Toga’s canines flashed. “See you soon, Ochako.”
And then she was darting down the street in the opposite direction, light hair bobbing, skirt flouncing as she danced around a corner. Uraraka watched her go, one hand at her throat. Toga wasn’t gone two seconds before everything whirled in chaos once more.
The concrete ground vibrated beneath Uraraka as heroes stampeded down the street, and she didn’t turn around to greet them. It wasn’t long before several had reached her anyway—Aizawa spared her an assessing glance as he flew past and seemed satisfied enough to continue in his trajectory towards where Toga had disappeared, about ten other pro-heroes swarming past with him in pursuit of the knife-happy blood vixen.

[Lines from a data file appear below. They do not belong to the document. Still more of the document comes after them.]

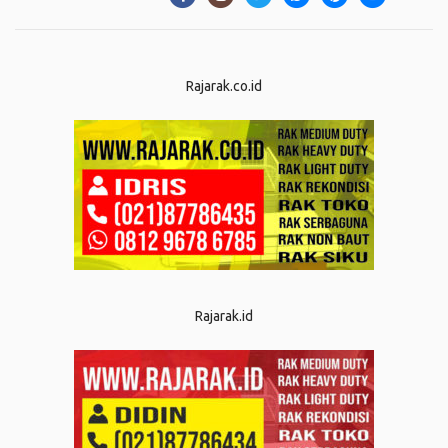
Rajarak.co.id
Rajarak.id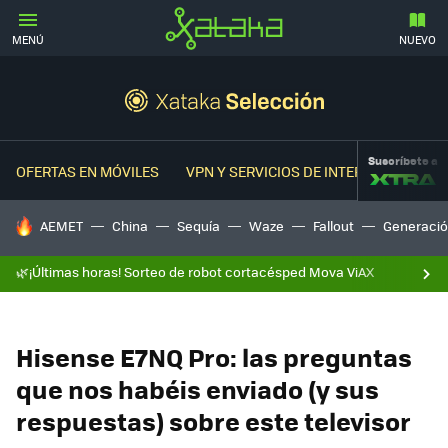
MENÚ
NUEVO
Suscríbete a
OFERTAS EN MÓVILES
VPN Y SERVICIOS DE INTERNET
OFER
HOY SE HABLA DE
AEMET
China
Sequía
Waze
Fallout
Generació
🌿¡Últimas horas! Sorteo de robot cortacésped Mova ViAX
Hisense E7NQ Pro: las preguntas
que nos habéis enviado (y sus
respuestas) sobre este televisor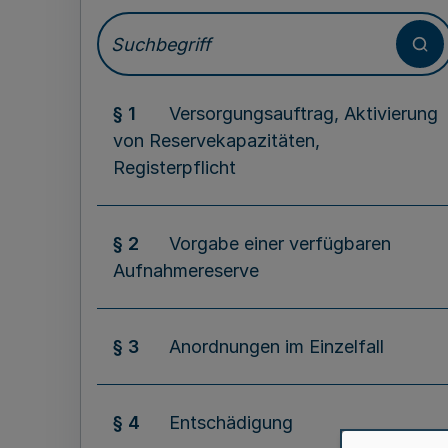
§ 1
Versorgungsauftrag, Aktivierung
von Reservekapazitäten,
Registerpflicht
§ 2
Vorgabe einer verfügbaren
Aufnahmereserve
§ 3
Anordnungen im Einzelfall
§ 4
Entschädigung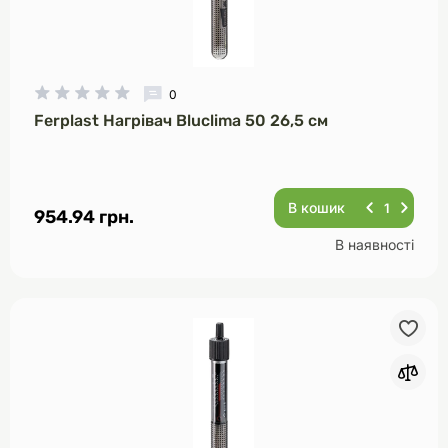
0
Ferplast Нагрівач Bluclima 50 26,5 см
В кошик
954.94 грн.
В наявності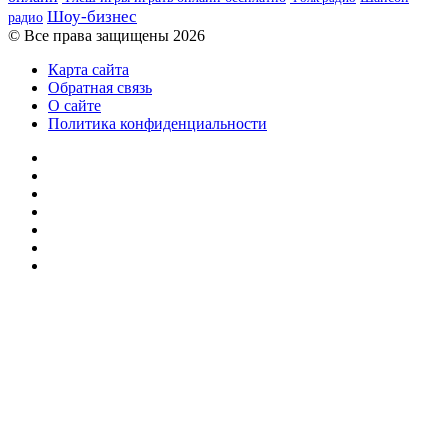
Шоу-бизнес
радио
© Все права защищены 2026
Карта сайта
Обратная связь
О сайте
Политика конфиденциальности
Facebook
Twitter
YouTube
vk.com
Одноклассники
Telegram
RSS
Кнопка
«Наверх»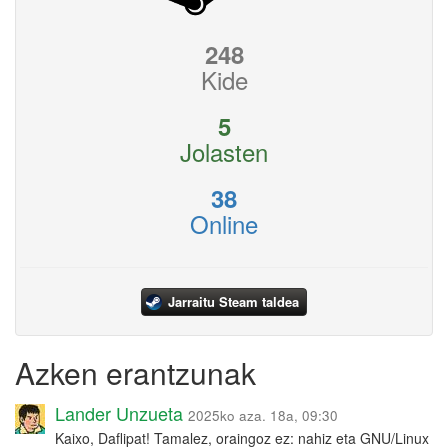
248
Kide
5
Jolasten
38
Online
Jarraitu Steam taldea
Azken erantzunak
Lander Unzueta
2025ko aza. 18a, 09:30
Kaixo, Daflipat! Tamalez, oraingoz ez: nahiz eta GNU/Linux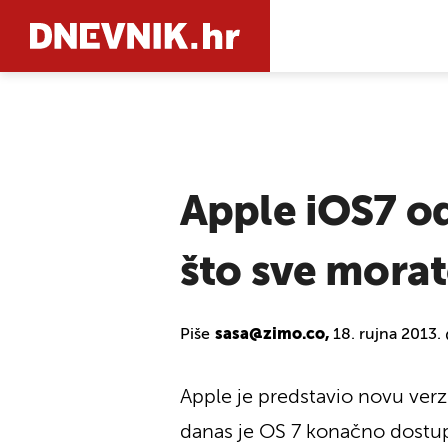
PRETRAŽIT
Apple iOS7 od
što sve morat
Piše
sasa@zimo.co,
18. rujna 2013.
Apple je predstavio novu ver
danas je OS 7 konačno dostu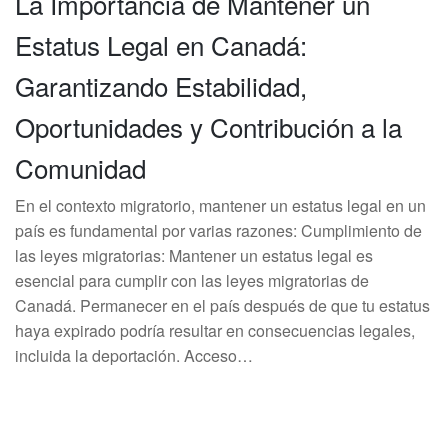
La Importancia de Mantener un
Estatus Legal en Canadá:
Garantizando Estabilidad,
Oportunidades y Contribución a la
Comunidad
En el contexto migratorio, mantener un estatus legal en un
país es fundamental por varias razones: Cumplimiento de
las leyes migratorias: Mantener un estatus legal es
esencial para cumplir con las leyes migratorias de
Canadá. Permanecer en el país después de que tu estatus
haya expirado podría resultar en consecuencias legales,
incluida la deportación. Acceso…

Somebody knelt next to Uraraka. She glanced up to meet the eyes of a vaguely-familiar medical hero that she couldn’t remember the name of, but who was nonetheless looking at her in concern. “Are you alright, Zero-Gravity?”
Uraraka felt herself nodding, but couldn’t force herself to maintain eye contact, even for cordiality. Her gaze wandered back to the far corner, before it was filled with two familiar faces coming in from the side, both Tsu and Momo looking as though they’d fist-fought a hurricane and given it a very black eye.
She tossed out routine assurances of her safety until their own satisfaction was reached, though Momo squinted a little longer than comfortable at the side of Uraraka’s face. It’s fine, she protested. I handled her just fine.
It wasn’t until Uraraka had risen shakily to her feet that her heel knocked against a small, half-crumbled rectangle left forgotten on the ground. She paused, before bending down to pick up the dust-mottled fragment of cherry-blast red sidewalk chalk.
“They’ll get her for certain, ribbit,” Tsu was saying. “You did a great job stalling her. Mr. Aizawa will take care of the rest.”
The shouts of heroes had dimmed into the buzz of medics and police. Wherever the chase was going, it was far away from here.
Uraraka glanced down at the red chalk in her hand. Her palm was stained. Somehow, she didn’t think they were going to catch Toga Himiko.
And somehow, that didn’t sound as horrible as it should.